## Work required
Nothing is to be output except the lines from the one containing "Find all instances" through the end of the material, each reproduced exactly.
= Beginning of Section =
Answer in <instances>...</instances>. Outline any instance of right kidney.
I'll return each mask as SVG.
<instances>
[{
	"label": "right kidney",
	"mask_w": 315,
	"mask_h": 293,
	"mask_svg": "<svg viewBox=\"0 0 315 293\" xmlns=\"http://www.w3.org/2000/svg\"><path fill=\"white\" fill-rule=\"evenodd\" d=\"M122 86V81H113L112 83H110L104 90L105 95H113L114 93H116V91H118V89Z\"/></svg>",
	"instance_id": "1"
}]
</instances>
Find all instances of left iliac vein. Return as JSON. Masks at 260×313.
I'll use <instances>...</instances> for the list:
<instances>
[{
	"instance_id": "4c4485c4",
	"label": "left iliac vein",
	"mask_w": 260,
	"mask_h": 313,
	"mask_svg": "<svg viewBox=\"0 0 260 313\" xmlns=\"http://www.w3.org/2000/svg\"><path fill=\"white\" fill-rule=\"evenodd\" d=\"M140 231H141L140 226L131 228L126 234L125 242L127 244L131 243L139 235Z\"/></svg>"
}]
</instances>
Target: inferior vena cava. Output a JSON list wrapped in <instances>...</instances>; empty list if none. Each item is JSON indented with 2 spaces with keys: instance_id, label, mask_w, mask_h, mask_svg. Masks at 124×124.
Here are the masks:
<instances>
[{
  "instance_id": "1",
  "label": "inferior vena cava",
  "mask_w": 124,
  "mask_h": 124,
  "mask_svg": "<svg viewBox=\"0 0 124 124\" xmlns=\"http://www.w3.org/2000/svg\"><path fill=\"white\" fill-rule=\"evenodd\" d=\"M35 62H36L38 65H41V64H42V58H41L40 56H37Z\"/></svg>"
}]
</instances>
= End of Section =
## Exercise result
Find all instances of left iliac vein. Return as JSON. Masks at 260×313.
I'll use <instances>...</instances> for the list:
<instances>
[{
	"instance_id": "4c4485c4",
	"label": "left iliac vein",
	"mask_w": 260,
	"mask_h": 313,
	"mask_svg": "<svg viewBox=\"0 0 260 313\" xmlns=\"http://www.w3.org/2000/svg\"><path fill=\"white\" fill-rule=\"evenodd\" d=\"M140 231H141L140 226L131 228L126 234L125 242L127 244L131 243L139 235Z\"/></svg>"
}]
</instances>
Target: inferior vena cava. Output a JSON list wrapped in <instances>...</instances>; empty list if none. Each item is JSON indented with 2 spaces with keys: instance_id, label, mask_w, mask_h, mask_svg. Masks at 124×124.
Here are the masks:
<instances>
[{
  "instance_id": "1",
  "label": "inferior vena cava",
  "mask_w": 124,
  "mask_h": 124,
  "mask_svg": "<svg viewBox=\"0 0 124 124\" xmlns=\"http://www.w3.org/2000/svg\"><path fill=\"white\" fill-rule=\"evenodd\" d=\"M35 62H36L38 65H41V64H42V58H41L40 56H37Z\"/></svg>"
}]
</instances>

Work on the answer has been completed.